Emerging evidence suggests that mitochondrial dysfunction may not be rare at all among children with autism. In the only population-based study of its kind, Portuguese researchers confirmed that at least 7.2 percent, and perhaps as many as 20 percent, of autistic children exhibit mitochondrial dysfunction. While we do not yet know a precise U.S. rate, 7.2 percent to 20 percent of children does not qualify as “rare.” In fact, mitochondrial dysfunction may be the most common medical condition associated with autism.
Although unlikely, if the Portuguese studies are incorrect and mitochondrial dysfunction were found to be a rarity occurring in less than 1 percent of all autism, it would still impact up to 10,000 children (250,000 worldwide), based on current estimates that 1 million people in the U.S. (25 million worldwide) have autism. If, on the other hand, the research showing that 7.2 percent to 20 percent of children with autism have mitochondrial dysfunction is correct, then the implications are both staggering and urgent.
Autism researchers do not currently understand whether mitochondrial dysfunction causes autism or is simply a secondary biological marker. Autism clearly has many different causes, and should really be separated into multiple autism(s). I propose that we clearly identify and research the subpopulation term of “mitochondrial autism,” which is distinguished by its unique biological, but not genetic, markers.
Dr. Poling also calls on the CDC and the American Academy of Pediatrics to reaccess the current schedule of vaccines being given to children, and notes that the government’s concession in the case of his daughter Hannah has opened up a sort of “Pandora’s Box” of questions and concerns about the safety of that current vaccine schedule, and of a causal link to autism.
From a statement issued by the United Mitochondrial Disease Foundation on the connection between mitochondrial disease and autism:
“Recent published reports about the potential links between mitochondrial disorders and autism demonstrate the urgent need for more research into mitochondrial disease, a devastating and often fatal illness.

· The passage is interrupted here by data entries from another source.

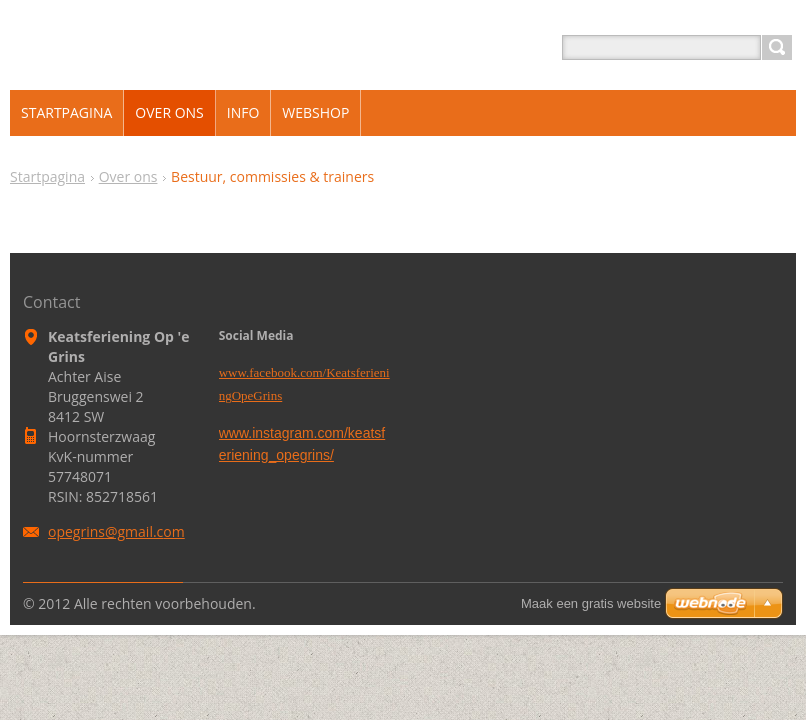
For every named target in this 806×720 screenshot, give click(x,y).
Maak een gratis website (591, 603)
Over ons (128, 176)
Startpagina (47, 176)
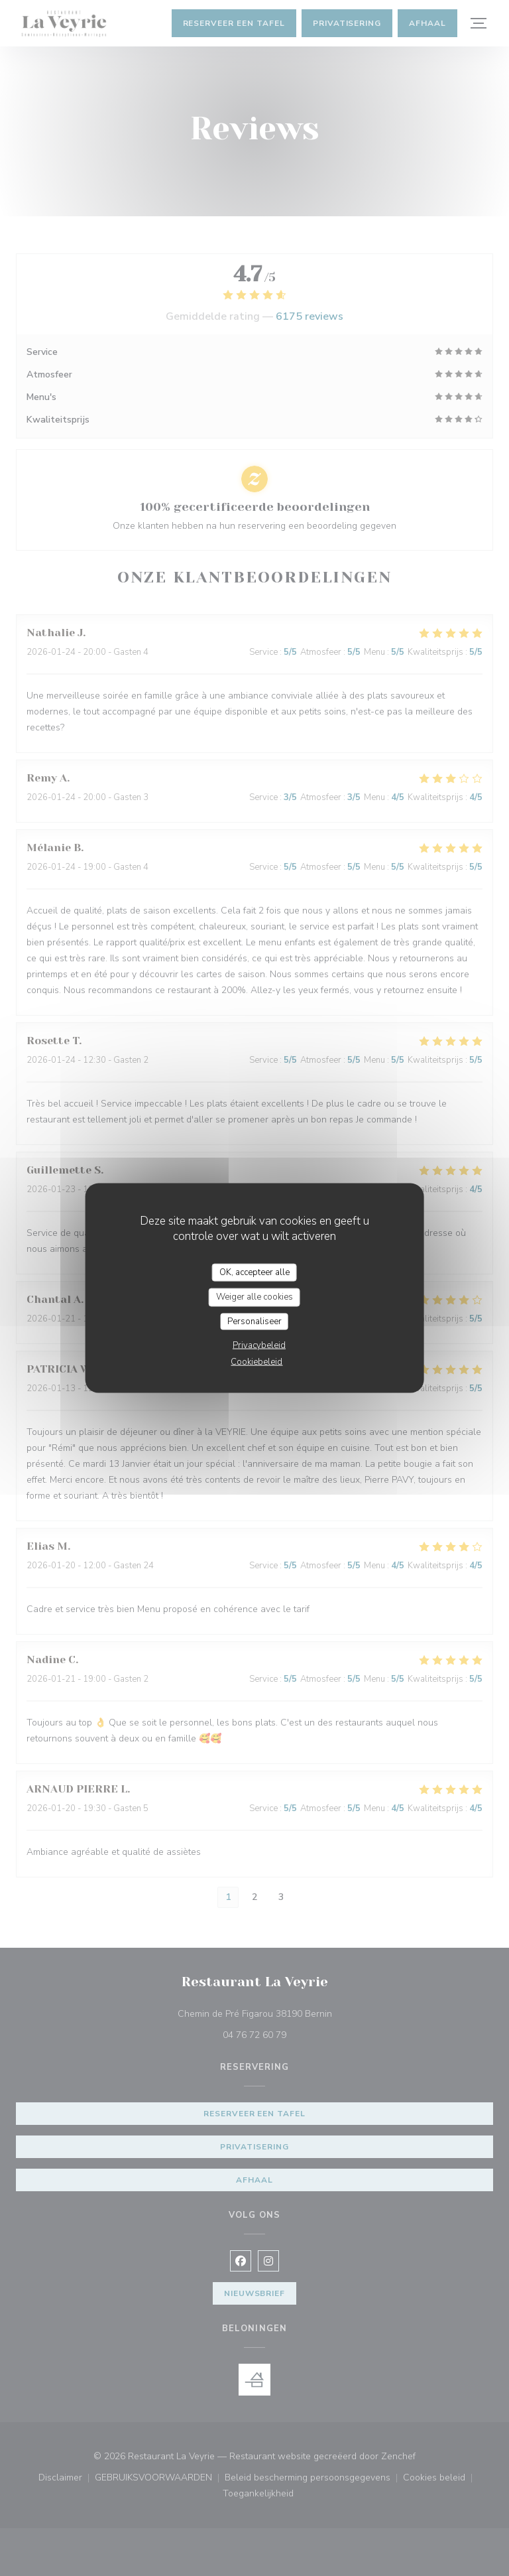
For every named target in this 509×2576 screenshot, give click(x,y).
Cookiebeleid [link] (256, 1362)
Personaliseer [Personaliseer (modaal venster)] (254, 1321)
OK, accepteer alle (254, 1272)
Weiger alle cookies (254, 1297)
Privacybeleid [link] (259, 1345)
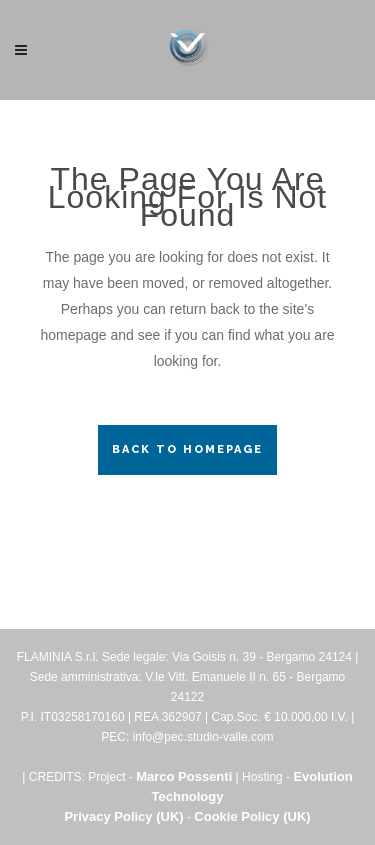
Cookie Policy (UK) (252, 816)
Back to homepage (187, 449)
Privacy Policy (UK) (123, 816)
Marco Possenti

“Mitochondrial dysfunction has also been implicated in Alzheimer’s Dementia, Parkinson’s disease, Huntington’s disease, heart disease and diabetes.
“Mitochondrial disease is not rare. Researchers estimate that every 15 minutes a child is born with mitochondrial disease or will be diagnosed with mitochondrial disease by the age of 10. Most affected children do not live beyond their teenage years.
While my son Charlie has struggled to talk and communicate and with his academics and behavior, it has never seemed that he had some sort of “fatal illness,” or that he would not make it into his teenage years. We have repeatedly asked Charlie’s pediatric neurologist about the possibility of him having seizures and, so far, Charlie does not seem to have these. Our concern has been about how to help Charlie achieve his full potential into his teenage years and beyond—-because whatever the causes of autism, and whatever questions (or woes, or evils, in keeping with the Greek myth) unleashed by the case of Hannah Poling, there is always hope about what our children can do and learn as they grow up.
Because, in the myth, that’s what is at the bottom of Pandora’s Box: Hope, and hope thanks to our kids themselves.